OK. It seems... overly complicated. As I understand it, you have customer who has DBConnect's inputs from which data is pulled from production databases, right? But no audit logs, right?

And now you want to pull the audit logs which are not gonna be sent to Splunk and send them away?

That makes no sense. (also I'm not sure all databases actually store audit data in databases themselves; as far as I remember, MySQL logged audit events to normal flat text files; but I haven't worked with it for quite some time so I might be wrong here).

Why not use something that will directly connect your source with your destination without forcing Splunk components into doing something they are not meant to do?

0 Karma

pete00
Loves-to-Learn Lots

So, I just figured out that customer do not connect any DB to Splunk using DBConnect. They just use
Database native log -> Universal forwarder -> Splunk.

Your doubt is valid why not use directly from native but now that I see they do not connect their DB to Splunk and just forward the logs, they can configure UF in such a way it can send us logs along with Splunk.

0 Karma

PickleRick
SplunkTrust
SplunkTrust

I highly doubt that you managed to

1) Run DBConnect on UF

2) Send data from UF to Logstash (logstash doesn't have Splunk input plugin and UF cannot send anything except S2S or S2S over HTTP).

0 Karma

pete00
Loves-to-Learn Lots

Sorry, i am new to Splunk. Yes, I have only being able to connect mySql to DBConnect but i am not able to configure it to logstash.
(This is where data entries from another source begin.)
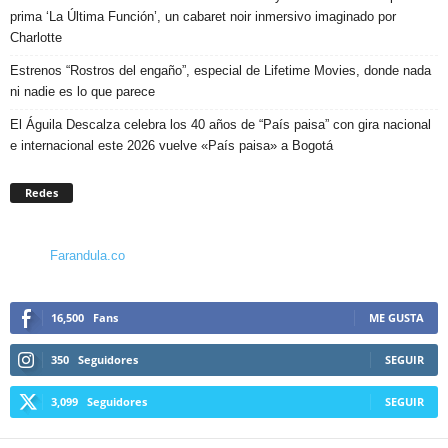
prima ‘La Última Función’, un cabaret noir inmersivo imaginado por
Charlotte
Estrenos “Rostros del engaño”, especial de Lifetime Movies, donde nada
ni nadie es lo que parece
El Águila Descalza celebra los 40 años de “País paisa” con gira nacional
e internacional este 2026 vuelve «País paisa» a Bogotá
Redes
Farandula.co
16,500
Fans
ME GUSTA
350
Seguidores
SEGUIR
3,099
Seguidores
SEGUIR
Any idea how can i get the audit logs on logstash  though TCP? UF can forward the log to TCP and logstash has a input plugin for TCP.

0 Karma

PickleRick
SplunkTrust
SplunkTrust

No.

1. DBConnect doesn't run on UF. DBConnect requires a "full" Splunk instance to run (some functionality runs on search-heads, some on heavy forwarders). So you couldn't have installed and run it on UF. As simple as that

2. Just because something is called "TCP Output" in Splunk terminology doesn't mean it produces a simple TCP raw data stream. The outputs specified with "tcp" stanza in outputs.conf use proprietary Splunk protocol to forward data to downstream components (indexers or intermediate forwarders). Logstash doesn't know how to handle that.
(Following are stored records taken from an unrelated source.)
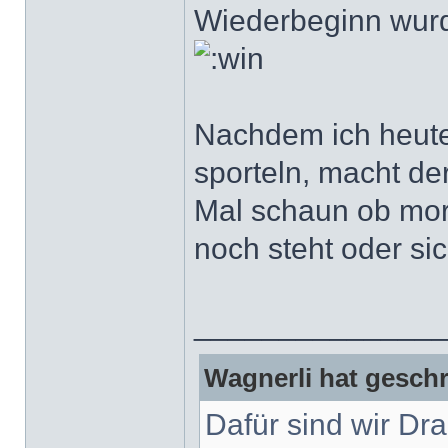
Wiederbeginn wurde
Nachdem ich heute
sporteln, macht de
Mal schaun ob mor
noch steht oder si
______________
Wagnerli hat geschr
Dafür sind wir Dr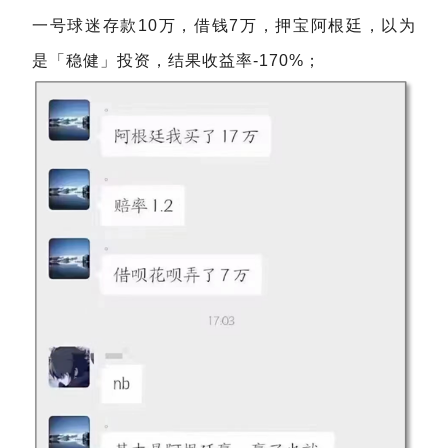
一号球迷存款10万，借钱7万，押宝阿根廷，以为
是「稳健」投资，结果收益率-170%；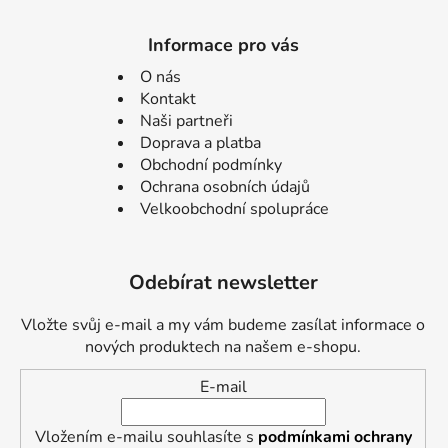
Informace pro vás
O nás
Kontakt
Naši partneři
Doprava a platba
Obchodní podmínky
Ochrana osobních údajů
Velkoobchodní spolupráce
Odebírat newsletter
Vložte svůj e-mail a my vám budeme zasílat informace o
nových produktech na našem e-shopu.
E-mail
Vložením e-mailu souhlasíte s
podmínkami ochrany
You could try to use HF with a syslog output to forward data to an external receiver. I think that's the only reasonable way you can think of.

0 Karma

pete00
Loves-to-Learn Lots

Thank you for your response. I’m limited to using the Universal Forwarder (UF) only. From various resources, I’ve learned that UF can send raw data, which works for me.

I’ve successfully set up Logstash to receive syslog data from my Mac using the TCP input plugin. I’m now wondering how I can configure it to receive data based on the Source or SourceType. Alternatively, is there a way to send all data to Logstash in real-time?

0 Karma

PickleRick
SplunkTrust
SplunkTrust

Yes, right you are, there is the sendCookedData=false option. It's rarely used so I forgot about that.

But since you're sending raw data this way you don't get metadata associated with it.